### Assigned task
Reproduce exactly the lines from the one containing "Is there right lung middle lobe here?" through the last line of the records below, both included. Leave out any pictures.

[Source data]
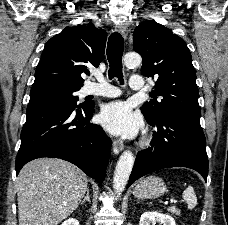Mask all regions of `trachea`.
Segmentation results:
<instances>
[{
  "label": "trachea",
  "instance_id": "obj_1",
  "mask_svg": "<svg viewBox=\"0 0 228 225\" xmlns=\"http://www.w3.org/2000/svg\"><path fill=\"white\" fill-rule=\"evenodd\" d=\"M124 50V40L122 35L114 32L110 35L106 55L109 62V78L117 77L123 83L122 56Z\"/></svg>",
  "mask_w": 228,
  "mask_h": 225
}]
</instances>
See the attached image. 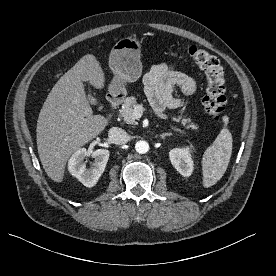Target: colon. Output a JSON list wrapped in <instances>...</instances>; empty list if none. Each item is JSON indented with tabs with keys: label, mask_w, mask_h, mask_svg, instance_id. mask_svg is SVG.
Listing matches in <instances>:
<instances>
[{
	"label": "colon",
	"mask_w": 276,
	"mask_h": 276,
	"mask_svg": "<svg viewBox=\"0 0 276 276\" xmlns=\"http://www.w3.org/2000/svg\"><path fill=\"white\" fill-rule=\"evenodd\" d=\"M187 53L205 73L207 85L202 103L208 116L217 121L226 106L225 79L220 62L208 51L195 45L189 46Z\"/></svg>",
	"instance_id": "obj_1"
}]
</instances>
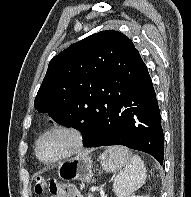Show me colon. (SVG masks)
<instances>
[{"instance_id":"obj_1","label":"colon","mask_w":191,"mask_h":197,"mask_svg":"<svg viewBox=\"0 0 191 197\" xmlns=\"http://www.w3.org/2000/svg\"><path fill=\"white\" fill-rule=\"evenodd\" d=\"M35 191L36 193H44L45 191H49L53 195H60L64 193L62 192L61 187H59L54 180L49 177L42 176L36 179Z\"/></svg>"}]
</instances>
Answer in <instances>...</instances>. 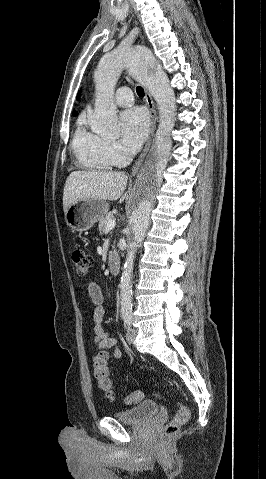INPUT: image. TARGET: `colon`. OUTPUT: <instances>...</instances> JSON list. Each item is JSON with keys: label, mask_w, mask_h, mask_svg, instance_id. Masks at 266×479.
I'll return each instance as SVG.
<instances>
[{"label": "colon", "mask_w": 266, "mask_h": 479, "mask_svg": "<svg viewBox=\"0 0 266 479\" xmlns=\"http://www.w3.org/2000/svg\"><path fill=\"white\" fill-rule=\"evenodd\" d=\"M71 259L76 274L80 277L87 276L93 263L92 256L82 249H75L72 252ZM94 376L99 389L104 392L109 399H114L108 367V354L105 350H100L94 357ZM142 399L143 393L141 391H133L126 396L125 402L127 404H136ZM176 407V413L163 430L162 441L164 443L169 442L175 437L181 426L186 424L190 418V411L186 406L178 403Z\"/></svg>", "instance_id": "1"}]
</instances>
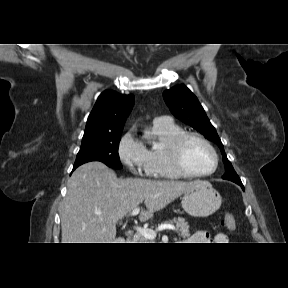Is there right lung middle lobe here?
<instances>
[{
    "mask_svg": "<svg viewBox=\"0 0 288 288\" xmlns=\"http://www.w3.org/2000/svg\"><path fill=\"white\" fill-rule=\"evenodd\" d=\"M121 133L120 131L95 139L83 140L73 169L90 161H100L112 168H122L118 155Z\"/></svg>",
    "mask_w": 288,
    "mask_h": 288,
    "instance_id": "dd1d6c3e",
    "label": "right lung middle lobe"
}]
</instances>
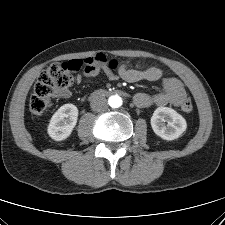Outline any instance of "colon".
Masks as SVG:
<instances>
[{
	"instance_id": "obj_1",
	"label": "colon",
	"mask_w": 225,
	"mask_h": 225,
	"mask_svg": "<svg viewBox=\"0 0 225 225\" xmlns=\"http://www.w3.org/2000/svg\"><path fill=\"white\" fill-rule=\"evenodd\" d=\"M100 56L101 54H97L85 60L52 63L41 73L34 85L33 95L29 102L31 112L40 115L47 111L51 106V98L71 86L73 73L79 71L82 67H85V70H90L98 62ZM116 64L115 60L109 61L112 68H115ZM180 107L184 112H191L193 109L191 99L186 97Z\"/></svg>"
}]
</instances>
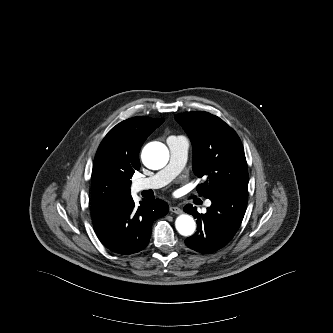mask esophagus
Returning a JSON list of instances; mask_svg holds the SVG:
<instances>
[{"instance_id": "esophagus-1", "label": "esophagus", "mask_w": 333, "mask_h": 333, "mask_svg": "<svg viewBox=\"0 0 333 333\" xmlns=\"http://www.w3.org/2000/svg\"><path fill=\"white\" fill-rule=\"evenodd\" d=\"M170 211L175 214H181L183 212L182 209L177 206H171Z\"/></svg>"}]
</instances>
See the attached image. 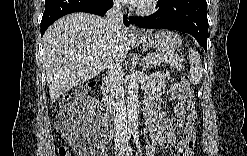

### Solution for this problem
Is there right lung middle lobe here?
<instances>
[{
    "mask_svg": "<svg viewBox=\"0 0 288 288\" xmlns=\"http://www.w3.org/2000/svg\"><path fill=\"white\" fill-rule=\"evenodd\" d=\"M121 133L120 131L95 139L83 140L73 169L90 161H100L112 168H122L118 155Z\"/></svg>",
    "mask_w": 288,
    "mask_h": 288,
    "instance_id": "dd1d6c3e",
    "label": "right lung middle lobe"
}]
</instances>
Outline any instance of "colon".
Masks as SVG:
<instances>
[{
	"instance_id": "obj_1",
	"label": "colon",
	"mask_w": 225,
	"mask_h": 225,
	"mask_svg": "<svg viewBox=\"0 0 225 225\" xmlns=\"http://www.w3.org/2000/svg\"><path fill=\"white\" fill-rule=\"evenodd\" d=\"M100 56L101 54H97L85 60L52 63L41 73L34 85L33 95L29 102L31 112L40 115L47 111L51 106V98L71 86L73 73L79 71L82 67H85V70H90L98 62ZM116 64L115 60L109 61L112 68H115ZM180 107L184 112H191L193 109L191 99L186 97Z\"/></svg>"
}]
</instances>
mask esophagus
Returning a JSON list of instances; mask_svg holds the SVG:
<instances>
[{"instance_id": "esophagus-1", "label": "esophagus", "mask_w": 333, "mask_h": 333, "mask_svg": "<svg viewBox=\"0 0 333 333\" xmlns=\"http://www.w3.org/2000/svg\"><path fill=\"white\" fill-rule=\"evenodd\" d=\"M170 211L175 214H181L183 212L182 209L177 206H171Z\"/></svg>"}]
</instances>
See the attached image. 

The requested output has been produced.